24 settembre 1961. Perugia-Assisi. Prima marcia per la Pace e la fratellanza fra i popoli. In testa al corteo, dietro una vecchia Fiat 500, c'è Aldo Capitini, colui che ha ideato, voluto e organizzato la manifestazione.
Nato nel 1899, Capitini si laurea presso la Normale di Pisa dove riceve da Gentile l'incarico di segretario economo dell'istituto. È qui che ha origine la sua attività di educatore dei giovani; in questa sede ha modo di approfondire le tesi e i metodi della non violenza di Gandhi, trovando in essi la capacità di opporsi al fascismo di cui rifiuterà la tessera di partito.
Benedetto Croce, per aiutarlo nella sua opera di educatore dei giovani e di collegamento fra di essi, fa pubblicare in un libro gli scritti che Capitini gli aveva sottoposto per fargli conoscere le idee che andava diffondendo. Il libro sfugge alla censura del tempo grazie al suo titolo: "Elementi di un'esperienza religiosa". Gli argomenti trattati, non sempre condivisi, sono capaci però di segnare profondamente le coscienze di chi ne veniva a contatto, per la forza morale implicita (vi si parla di nonviolenza, di non uccisione, di non menzogna, di non collaborazione, di religiosità, di libertà, di apertura agli altri.
La posizione politica di Capitini è intrisa di liberalsocialismo; ma il suo è ben lontano dall'essere un miscuglio di liberismo e di socialismo: esso si risolve in tensione etica, nella grande visione di una distribuzione più larga e più equa possibile delle risorse economiche e nella più grande libertà culturale, spirituale e religiosa.
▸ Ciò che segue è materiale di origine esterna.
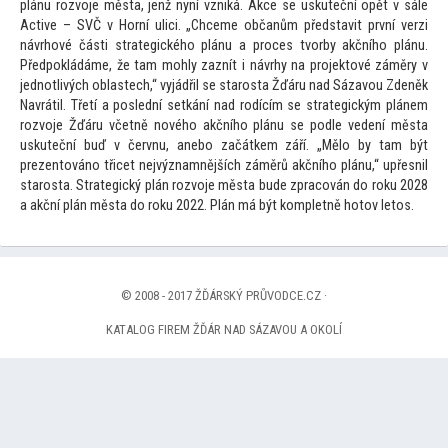
plánu rozvoje města, jenž nyní vzniká. Akce se uskuteční opět v sále
Active – SVČ v Horní ulici. „Chceme občanům představit první verzi
návrhové části strategického plánu a proces tvorby akčního plánu.
Předpokládáme, že tam mohly zaznít i návrhy na projek
tové záměry v
jednotlivých oblastech,“ vyjádřil se starosta Žďáru nad Sázavou Zdeněk
Navrátil. Třetí a poslední setkání nad rodícím se strategickým plánem
rozvoje Žďáru včetně nového akčního plánu se podle vedení města
uskuteční buď v červnu, anebo začátkem září. „Mělo by tam být
prezen
továno třicet nejvýznamnějších záměrů akčního plánu,“ upřesnil
starosta. Strategický plán rozvoje města bude zpracován do roku 2028
a akční plán města do roku 2022. Plán má být kompletně ho
tov le
tos.
© 2008 - 2017 ŽĎÁRSKÝ PRŮVODCE.CZ ·
KATALOG FIREM ŽĎÁR NAD SÁZAVOU A OKOLÍ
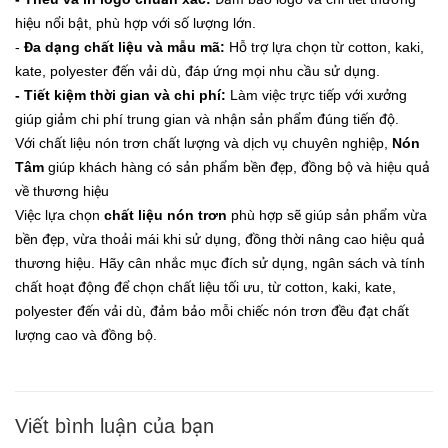
hiệu nổi bật, phù hợp với số lượng lớn.
-
Đa dạng chất liệu và mẫu mã:
Hỗ trợ lựa chọn từ cotton, kaki,
kate, polyester đến vải dù, đáp ứng mọi nhu cầu sử dụng.
- Tiết kiệm thời gian và chi phí:
Làm việc trực tiếp với xưởng
giúp giảm chi phí trung gian và nhận sản phẩm đúng tiến độ.
Với chất liệu nón trơn chất lượng và dịch vụ chuyên nghiệp,
Nón
Tâm
giúp khách hàng có sản phẩm bền đẹp, đồng bộ và hiệu quả
về thương hiệu
Việc lựa chọn
chất liệu nón trơn
phù hợp sẽ giúp sản phẩm vừa
bền đẹp, vừa thoải mái khi sử dụng, đồng thời nâng cao hiệu quả
thương hiệu. Hãy cân nhắc mục đích sử dụng, ngân sách và tính
chất hoạt động để chọn chất liệu tối ưu, từ cotton, kaki, kate,
polyester đến vải dù, đảm bảo mỗi chiếc nón trơn đều đạt chất
lượng cao và đồng bộ.
Viết bình luận của bạn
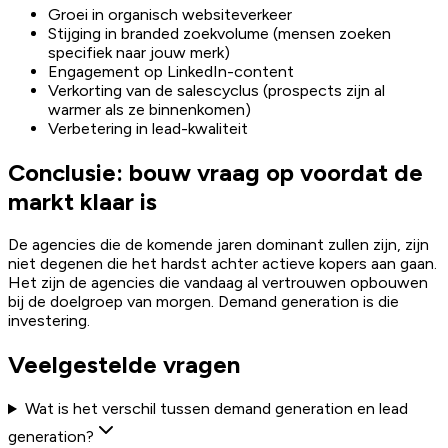
Groei in organisch websiteverkeer
Stijging in branded zoekvolume (mensen zoeken
specifiek naar jouw merk)
Engagement op LinkedIn-content
Verkorting van de salescyclus (prospects zijn al
warmer als ze binnenkomen)
Verbetering in lead-kwaliteit
Conclusie: bouw vraag op voordat de
markt klaar is
De agencies die de komende jaren dominant zullen zijn, zijn
niet degenen die het hardst achter actieve kopers aan gaan.
Het zijn de agencies die vandaag al vertrouwen opbouwen
bij de doelgroep van morgen. Demand generation is die
investering.
Veelgestelde vragen
Wat is het verschil tussen demand generation en lead
generation?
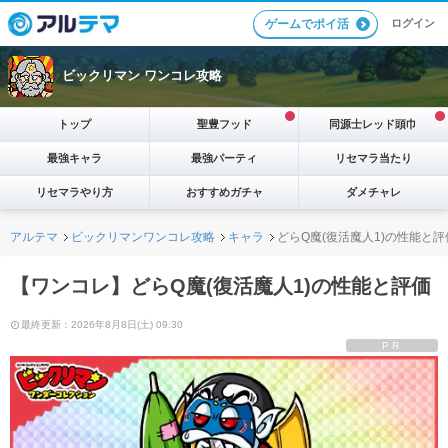
ログイン
ゲームでポイ活
ビックリマン ワンコレ攻略
トップ
聖豊フッド
同源士レッド頭巾
最強キャラ
最強パーティ
リセマラ当たり
リセマラやり方
おすすめガチャ
ダメチャレ
アルテマ
ビックリマンワンコレ攻略
キャラ
どらQ魔(復活魔人1)の性能と評
【ワンコレ】どらQ魔(復活魔人1)の性能と評価
最終更新：2026年8月8日(土) 09:30
PR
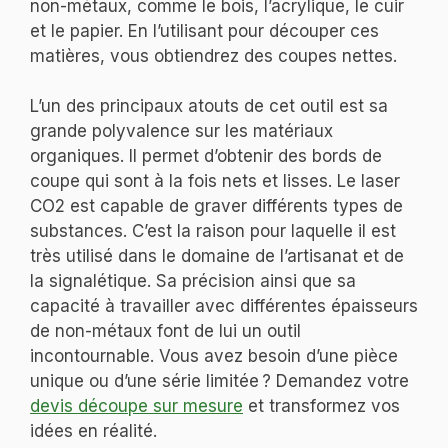
non-métaux, comme le bois, l’acrylique, le cuir
et le papier. En l’utilisant pour découper ces
matières, vous obtiendrez des coupes nettes.
L’un des principaux atouts de cet outil est sa
grande polyvalence sur les matériaux
organiques. Il permet d’obtenir des bords de
coupe qui sont à la fois nets et lisses. Le laser
CO2 est capable de graver différents types de
substances. C’est la raison pour laquelle il est
très utilisé dans le domaine de l’artisanat et de
la signalétique. Sa précision ainsi que sa
capacité à travailler avec différentes épaisseurs
de non-métaux font de lui un outil
incontournable. Vous avez besoin d’une pièce
unique ou d’une série limitée ? Demandez votre
devis découpe sur mesure
et transformez vos
idées en réalité.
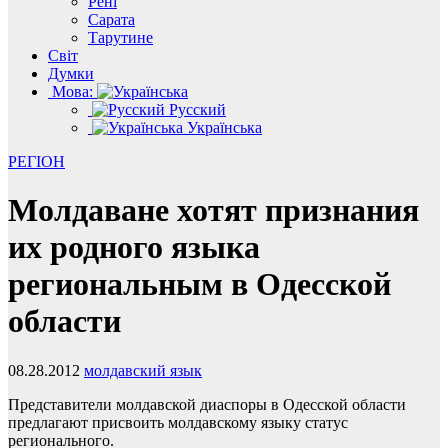
Рені
Сарата
Тарутине
Світ
Думки
Мова:
Русский
Українська
РЕГІОН
Молдаване хотят признания
их родного языка
региональным в Одесской
области
08.28.2012
молдавский язык
Представители молдавской диаспоры в Одесской области
предлагают присвоить молдавскому языку статус
регионального.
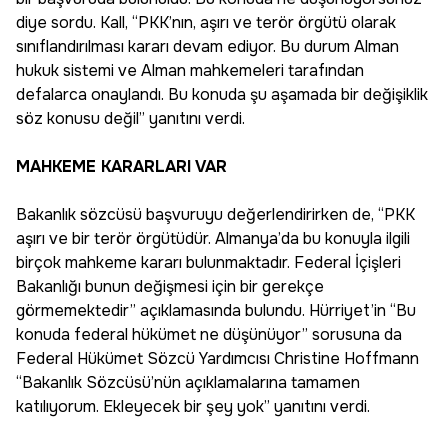
diye sordu. Kall, “PKK’nın, aşırı ve terör örgütü olarak
sınıflandırılması kararı devam ediyor. Bu durum Alman
hukuk sistemi ve Alman mahkemeleri tarafından
defalarca onaylandı. Bu konuda şu aşamada bir değişiklik
söz konusu değil” yanıtını verdi.
MAHKEME KARARLARI VAR
Bakanlık sözcüsü başvuruyu değerlendirirken de, “PKK
aşırı ve bir terör örgütüdür. Almanya’da bu konuyla ilgili
birçok mahkeme kararı bulunmaktadır. Federal İçişleri
Bakanlığı bunun değişmesi için bir gerekçe
görmemektedir” açıklamasında bulundu. Hürriyet’in “Bu
konuda federal hükümet ne düşünüyor” sorusuna da
Federal Hükümet Sözcü Yardımcısı Christine Hoffmann
“Bakanlık Sözcüsü’nün açıklamalarına tamamen
katılıyorum. Ekleyecek bir şey yok” yanıtını verdi.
Il suo non è l'atteggiamento un po' altero dell'intellettuale riformista; vive in lui un'anima profondamente popolare che lo spinge a ricercare nella masse, anche attraverso le rivoluzioni - purché non violente - lo strumento per allargare a tutta la società la tensione morale che sottende le sue tesi.
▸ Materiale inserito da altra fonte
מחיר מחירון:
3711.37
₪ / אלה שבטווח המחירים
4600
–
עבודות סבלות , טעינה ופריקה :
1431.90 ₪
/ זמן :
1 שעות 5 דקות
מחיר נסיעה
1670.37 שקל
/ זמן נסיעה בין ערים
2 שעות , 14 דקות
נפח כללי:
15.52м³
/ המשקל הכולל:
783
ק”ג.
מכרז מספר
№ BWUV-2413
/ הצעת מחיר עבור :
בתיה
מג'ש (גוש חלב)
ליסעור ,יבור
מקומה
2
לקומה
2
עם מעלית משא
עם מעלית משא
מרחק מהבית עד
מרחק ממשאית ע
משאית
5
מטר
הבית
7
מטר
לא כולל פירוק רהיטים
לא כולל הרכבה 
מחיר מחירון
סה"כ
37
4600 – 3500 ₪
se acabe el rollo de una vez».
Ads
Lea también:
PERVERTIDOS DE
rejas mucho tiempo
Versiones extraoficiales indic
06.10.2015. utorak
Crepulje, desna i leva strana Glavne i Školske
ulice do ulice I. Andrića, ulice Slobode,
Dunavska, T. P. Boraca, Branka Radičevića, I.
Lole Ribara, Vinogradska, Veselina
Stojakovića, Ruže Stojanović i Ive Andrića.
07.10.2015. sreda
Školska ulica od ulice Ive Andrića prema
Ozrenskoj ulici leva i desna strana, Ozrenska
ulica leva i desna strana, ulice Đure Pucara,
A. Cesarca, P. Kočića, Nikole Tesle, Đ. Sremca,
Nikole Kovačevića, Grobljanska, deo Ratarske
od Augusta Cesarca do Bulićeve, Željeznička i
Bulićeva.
Durante il fascismo conosce il carcere di cui teme soprattutto gli interrogatori "…perché con essi potevo compromettere centinaia e centinaia di persone. Piero Calamandrei tempo prima ci aveva consigliato di negare, negare sempre. Io avevo, invece, il principio religioso della non menzogna, di non dire una cosa per un'altra".
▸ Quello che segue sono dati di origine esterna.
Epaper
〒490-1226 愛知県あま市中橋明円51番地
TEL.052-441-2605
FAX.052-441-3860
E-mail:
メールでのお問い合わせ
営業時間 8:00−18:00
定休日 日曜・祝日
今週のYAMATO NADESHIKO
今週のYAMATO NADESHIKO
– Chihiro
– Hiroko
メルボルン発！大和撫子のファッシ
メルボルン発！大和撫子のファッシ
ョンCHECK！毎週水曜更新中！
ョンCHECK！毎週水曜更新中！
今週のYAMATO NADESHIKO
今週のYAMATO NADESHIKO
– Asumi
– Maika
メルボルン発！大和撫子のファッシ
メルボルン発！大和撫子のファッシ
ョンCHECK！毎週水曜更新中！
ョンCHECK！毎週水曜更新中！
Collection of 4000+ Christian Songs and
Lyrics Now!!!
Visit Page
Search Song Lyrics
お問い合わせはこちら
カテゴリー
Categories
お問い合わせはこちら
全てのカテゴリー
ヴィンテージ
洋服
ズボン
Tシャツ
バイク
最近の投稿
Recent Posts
Così come aveva rifiutato la tessera del partito fascista, rifiuterà in seguito di iscriversi a qualsiasi partito; per questo sarà lasciato fuori dal C.N.L. (Comitato di Liberazione Nazionale), sarà quindi escluso dalla Costituente e da tante altre cariche pubbliche.
Nel 1949 un giovane, Pietro Pinna, viene condannato per avere presentato una formale obiezione di coscienza; non è il primo, ma Aldo Capitini, che lo aveva conosciuto, interviene in suo favore sulla stampa e da allora si assume l'impegno di sostenere l'obiezione di coscienza.
Gli anni '50 sono ricchi di iniziative, studi, pubblicazioni, seminari e lezioni sulla non violenza. Le idee di Capitini si trovano ad essere spesso in contrapposizione con le posizioni della Chiesa ufficiale del tempo. Il suo libro "Religione aperta" (1955), ricco di considerazioni e di soluzioni pratiche a problemi da sempre alla base del suo impegno morale (libertà, amore, morte, peccato, Dio, pena, dolore, non violenza, …) viene posto all'indice dei libri proibiti. Capitini ne è profondamente colpito. I suoi giudizi sulla Chiesa ufficiale, compreso Papa Pio XII, sono spesso negativi e i suoi atteggiamenti di aperta contrapposizione (chiede al suo Arcivescovo di essere tolto dall'elenco dei "sudditi", in quanto battezzati della gerarchia ecclesiastica).
Nel 1960 incontra don Dilani il quale più tardi, gravemente ammalato gli affiderà la diffusione del libro "Lettera a una Professoressa".
Oltre a lavorare per diffondere i metodi della non violenza, Capitini si adopera a favore della democrazia che egli intende come partecipazione di tutti, a partire dal basso. Fonda il mensile Il potere di tutti che tratta del problema della democrazia diretta e del controllo dal basso delle istituzioni.
Muore il 19 ottobre 1969. Solo pochi giorni prima, il 6 ottobre, aveva scritto l'ultima (la 63a) delle sue Lettere di religione, "La forza preziosa dei piccoli gruppi".